Content starts

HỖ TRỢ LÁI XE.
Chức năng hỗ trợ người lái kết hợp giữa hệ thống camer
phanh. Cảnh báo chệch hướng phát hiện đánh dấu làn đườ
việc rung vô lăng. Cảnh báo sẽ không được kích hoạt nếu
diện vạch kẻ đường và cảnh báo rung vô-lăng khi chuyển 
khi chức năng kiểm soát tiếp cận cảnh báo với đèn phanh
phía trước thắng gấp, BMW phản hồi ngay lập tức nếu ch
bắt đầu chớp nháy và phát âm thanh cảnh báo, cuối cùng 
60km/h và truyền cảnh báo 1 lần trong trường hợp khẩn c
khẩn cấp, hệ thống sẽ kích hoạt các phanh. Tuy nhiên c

Content ends

Reproduce every record above exactly as it is written.

HỖ TRỢ LÁI XE.
Chức năng hỗ trợ người lái kết hợp giữa hệ thống camer
phanh. Cảnh báo chệch hướng phát hiện đánh dấu làn đườ
việc rung vô lăng. Cảnh báo sẽ không được kích hoạt nếu
diện vạch kẻ đường và cảnh báo rung vô-lăng khi chuyển 
khi chức năng kiểm soát tiếp cận cảnh báo với đèn phanh
phía trước thắng gấp, BMW phản hồi ngay lập tức nếu ch
bắt đầu chớp nháy và phát âm thanh cảnh báo, cuối cùng 
60km/h và truyền cảnh báo 1 lần trong trường hợp khẩn c
khẩn cấp, hệ thống sẽ kích hoạt các phanh. Tuy nhiên c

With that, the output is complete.